» Provided data
- - -

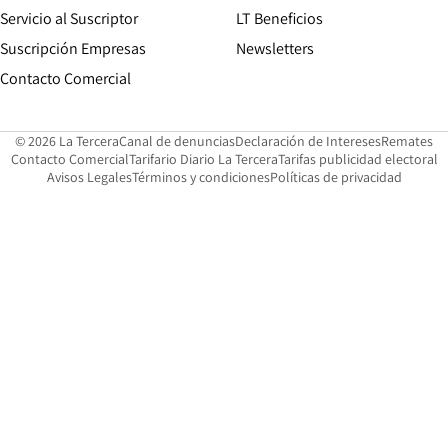
Servicio al Suscriptor
LT Beneficios
Suscripción Empresas
Newsletters
Opens in new window
Contacto Comercial
Opens in new window
Opens in 
Op
© 2026 La Tercera
Canal de denuncias
Declaración de Intereses
Remates
Opens in new window
Opens in new window
O
Contacto Comercial
Tarifario Diario La Tercera
Tarifas publicidad electoral
Opens in new window
Avisos Legales
Términos y condiciones
Políticas de privacidad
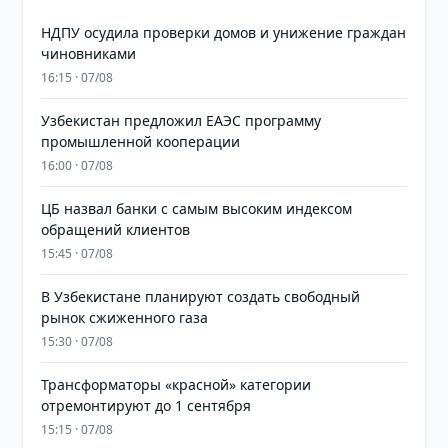
НДПУ осудила проверки домов и унижение граждан
чиновниками
16:15 · 07/08
Узбекистан предложил ЕАЭС программу
промышленной кооперации
16:00 · 07/08
ЦБ назвал банки с самым высоким индексом
обращений клиентов
15:45 · 07/08
В Узбекистане планируют создать свободный
рынок сжиженного газа
15:30 · 07/08
Трансформаторы «красной» категории
отремонтируют до 1 сентября
15:15 · 07/08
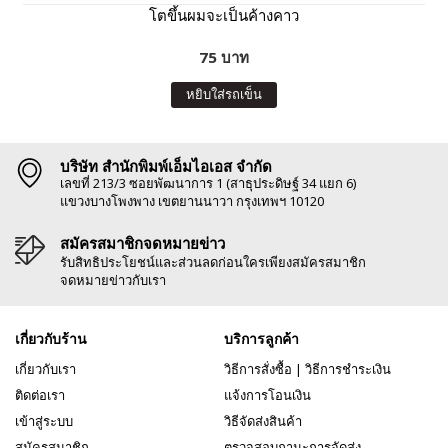
โตขึ้นผมจะเป็นค้างคาว
75 บาท
หยิบใส่รถเข็น
บริษัท สำนักพิมพ์เอ็มไอเอส จำกัด
เลขที่ 213/3 ซอยพัฒนาการ 1 (สาธุประดิษฐ์ 34 แยก 6)
แขวงบางโพงพาง เขตยานนาวา กรุงเทพฯ 10120
สมัครสมาชิกจดหมายข่าว
รับสิทธิประโยชน์และส่วนลดก่อนใครเพียงสมัครสมาชิก
จดหมายข่าวกับเรา
เกี่ยวกับร้าน
บริการลูกค้า
เกี่ยวกับเรา
วิธีการสั่งซื้อ
|
วิธีการชำระเงิน
ติดต่อเรา
แจ้งการโอนเงิน
เข้าสู่ระบบ
วิธีจัดส่งสินค้า
สมัครสมาชิก
ตรวจสอบถานะการจัดส่ง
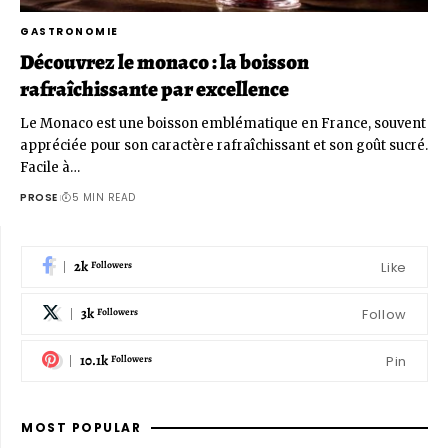
GASTRONOMIE
Découvrez le monaco : la boisson
rafraîchissante par excellence
Le Monaco est une boisson emblématique en France, souvent
appréciée pour son caractère rafraîchissant et son goût sucré.
Facile à…
PROSE
5 MIN READ
2k
Like
Followers
3k
Follow
Followers
10.1k
Pin
Followers
MOST POPULAR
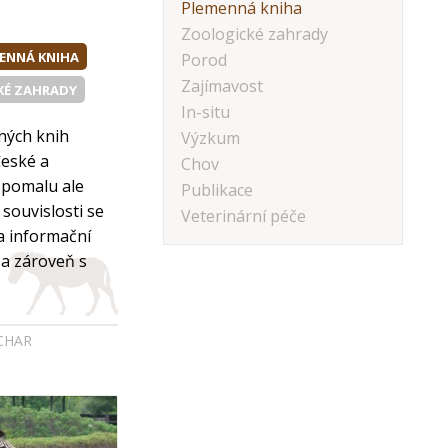
Plemenná kniha
Zoologické zahrady
ENNÁ KNIHA
Porod
Zajímavost
KÉ ZAHRADY
In-situ
ných knih
Výzkum
České a
Chov
 pomalu ale
Publikace
V souvislosti se
Veterinární péče
a informační
 a zároveň s
ICHAR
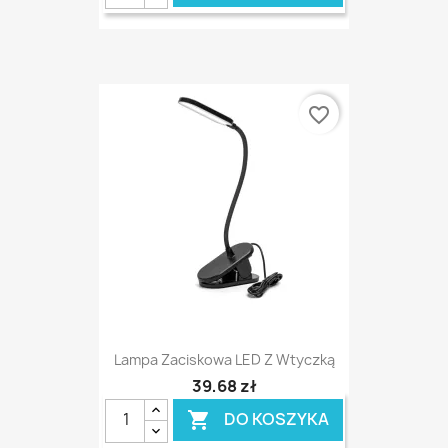
favorite_border
Lampa Zaciskowa LED Z Wtyczką
39,68 zł
DO KOSZYKA


- - -

» What to produce
Write out the lines of the material above exactly, from its first line through the line that contains "Políticas de privacidad", so that no picture appears in the copy.

» Solution to this exercise
Servicio al Suscriptor
LT Beneficios
Suscripción Empresas
Newsletters
Opens in new window
Contacto Comercial
Opens in new window
Opens in 
Op
© 2026 La Tercera
Canal de denuncias
Declaración de Intereses
Remates
Opens in new window
Opens in new window
O
Contacto Comercial
Tarifario Diario La Tercera
Tarifas publicidad electoral
Opens in new window
Avisos Legales
Términos y condiciones
Políticas de privacidad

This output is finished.